The missing values can only be taken into account by Fleiss` K if all observations with missing values are excluded. In contrast, for Krippendorffs Alpha, all observations with at least two evaluations are included in the calculation. We examined the robustness of the two coefficients at missing values in MCAR conditions with respect to average distortion and type 1 empirical type 1 error for three scenarios (I. No. 100, No. 5, K – 2, Low Concordance; II. No. 100, No. 5, K-5, High Compliance; III. No. 100, No.
10, K – 3, Medium Agreement; See also the Methods section). Krippendorff`s Alpha was very resistant to the lack of values, even though 50% of the values were missing. In contrast, Fleiss` K was impartial at only 10% of the missing values in all three scenarios. For 50% of the missing data, the distortion in all three scenarios was greater than 20% and the probability of coverage was less than 50% (Table 1). Mitchell, S. K. (1979). Interobserver agreement, reliability and generalization of data collected in observational studies. Psychol. Bull.

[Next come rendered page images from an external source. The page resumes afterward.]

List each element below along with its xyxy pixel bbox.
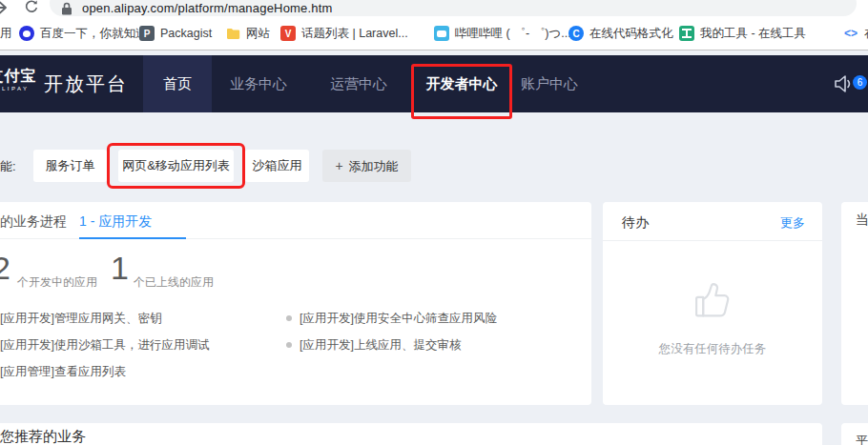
task-item[interactable]: [应用开发]上线应用、提交审核 (300, 337, 461, 354)
bookmark-label: 网站 (246, 26, 270, 42)
todo-card-header: 待办 更多 (603, 202, 822, 241)
reload-icon (23, 0, 40, 15)
laravel-icon: V (280, 26, 296, 41)
partial-card-title: 当 (856, 212, 868, 229)
bookmark-label: 哔哩哔哩 ( ゜- ゜)つ... (455, 26, 571, 42)
partial-card-title: 平 (856, 433, 868, 445)
recommended-business-card: 您推荐的业务 (0, 423, 822, 445)
bookmark-label: 话题列表 | Laravel... (301, 26, 408, 42)
stat-developing-label: 个开发中的应用 (17, 274, 97, 291)
bullet-dot (286, 342, 292, 348)
bookmark-label: 在 (864, 26, 868, 42)
sandbox-app-button[interactable]: 沙箱应用 (245, 150, 309, 182)
code-format-icon: C (568, 26, 584, 41)
task-item[interactable]: [应用管理]查看应用列表 (0, 364, 126, 380)
folder-icon (225, 26, 240, 41)
plus-icon: + (335, 158, 342, 173)
bookmark-label: Packagist (160, 27, 212, 40)
alipay-logo-en: ALIPAY (0, 86, 40, 92)
bookmark-packagist[interactable]: P Packagist (139, 24, 212, 43)
tools-icon (679, 26, 694, 41)
todo-card: 待办 更多 您没有任何待办任务 (603, 202, 822, 405)
process-card-title: 的业务进程 (0, 213, 67, 231)
tab-app-development[interactable]: 1 - 应用开发 (79, 213, 152, 231)
task-item[interactable]: [应用开发]管理应用网关、密钥 (0, 311, 161, 327)
bookmark-laravel-topics[interactable]: V 话题列表 | Laravel... (280, 24, 408, 43)
bookmark-code-format[interactable]: C 在线代码格式化 (568, 24, 673, 43)
platform-title: 开放平台 (44, 55, 128, 112)
todo-empty-text: 您没有任何待办任务 (603, 341, 822, 357)
nav-item-home[interactable]: 首页 (143, 55, 212, 112)
lock-icon[interactable] (61, 2, 72, 15)
partial-card-right: 当 (841, 202, 868, 405)
url-text[interactable]: open.alipay.com/platform/manageHome.htm (82, 1, 333, 15)
functions-label: 能: (0, 158, 16, 175)
stat-developing-count: 2 (0, 250, 10, 287)
bookmark-my-tools[interactable]: 我的工具 - 在线工具 (679, 24, 806, 43)
add-function-button[interactable]: +添加功能 (322, 150, 411, 182)
forward-button[interactable] (0, 0, 10, 17)
bookmark-website[interactable]: 网站 (225, 24, 270, 43)
alipay-logo-cn: 支付宝 (0, 67, 40, 86)
task-item[interactable]: [应用开发]使用安全中心筛查应用风险 (300, 311, 497, 327)
packagist-icon: P (139, 26, 155, 41)
code-brackets-icon: <> (843, 26, 858, 41)
bookmark-label: 百度一下，你就知道 (40, 26, 148, 42)
task-item[interactable]: [应用开发]使用沙箱工具，进行应用调试 (0, 337, 209, 354)
todo-card-title: 待办 (622, 214, 649, 232)
nav-item-account-center[interactable]: 账户中心 (518, 55, 581, 112)
stat-online-label: 个已上线的应用 (134, 274, 214, 291)
announcement-speaker-icon[interactable] (834, 74, 855, 93)
business-process-card: 的业务进程 1 - 应用开发 2 个开发中的应用 1 个已上线的应用 [应用开发… (0, 202, 591, 405)
notification-badge[interactable]: 6 (853, 75, 867, 90)
bookmark-label: 我的工具 - 在线工具 (700, 26, 806, 42)
forward-arrow-icon (0, 0, 10, 17)
partial-card-bottom-right: 平 (841, 423, 868, 445)
bookmark-label: 用 (0, 26, 12, 42)
todo-more-link[interactable]: 更多 (780, 214, 805, 232)
thumbs-up-icon (690, 276, 735, 326)
service-orders-button[interactable]: 服务订单 (33, 150, 107, 182)
bilibili-icon (434, 26, 449, 41)
browser-chrome: open.alipay.com/platform/manageHome.htm … (0, 0, 868, 51)
recommended-business-title: 您推荐的业务 (0, 428, 86, 445)
baidu-icon (19, 26, 34, 41)
bullet-dot (286, 315, 292, 321)
bookmark-cutoff-right[interactable]: <> 在 (843, 24, 868, 43)
nav-item-business-center[interactable]: 业务中心 (227, 55, 290, 112)
alipay-logo[interactable]: 支付宝 ALIPAY (0, 67, 40, 92)
bookmark-label: 在线代码格式化 (589, 26, 673, 42)
process-card-header: 的业务进程 1 - 应用开发 (0, 202, 591, 239)
bookmark-baidu[interactable]: 百度一下，你就知道 (19, 24, 148, 43)
bookmark-bilibili[interactable]: 哔哩哔哩 ( ゜- ゜)つ... (434, 24, 571, 43)
web-mobile-app-list-button[interactable]: 网页&移动应用列表 (118, 150, 234, 182)
reload-button[interactable] (23, 0, 42, 17)
stat-online-count: 1 (111, 250, 129, 287)
nav-item-operation-center[interactable]: 运营中心 (327, 55, 390, 112)
nav-item-developer-center[interactable]: 开发者中心 (425, 55, 498, 112)
active-tab-underline (79, 237, 186, 239)
top-navigation: 支付宝 ALIPAY 开放平台 首页 业务中心 运营中心 开发者中心 账户中心 (0, 55, 868, 112)
add-function-label: 添加功能 (349, 159, 399, 173)
bookmark-cutoff[interactable]: 用 (0, 24, 12, 43)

86, 376-390. doi: 10.1037/0033-2909.86.2.376 To sum up, this report has two main objectives: a methodological tutorial for assessing reliability, Consistency and linear correlation of evaluation pairs and assess whether the German parental questionnaire ELAN (Bockmann and Kiese-Himmel, 2006) can also be reliably used with Kita teachers for the evaluation of early vocabulary development. We compared mother-father and parent-teacher evaluations in terms of agreement, correlation and reliability of evaluations. We also looked at the factors related to children and advice that influence the adequacy and reliability of advice. In a relatively homogeneous group of predominantly middle-class families and high-quality kite environments, we expected high matching and a linear correlation of assessments. This report uses a set of concrete data to demonstrate how a complete assessment of reliability between credit rating agencies, the agreement between the rating agencies (concordataire) and the linear correlation between credit ratings can be achieved and notified. On the basis of this example, we want to divert often confusing evaluation aspects and thus contribute to improving the comparability of future rating analyses. Through a tutorial, we want to promote the transfer of knowledge. B in pedagogical and therapeutic contexts where methodological requirements for the comparison of ratings are too often ignored, leading to misinterpretation of empirical data.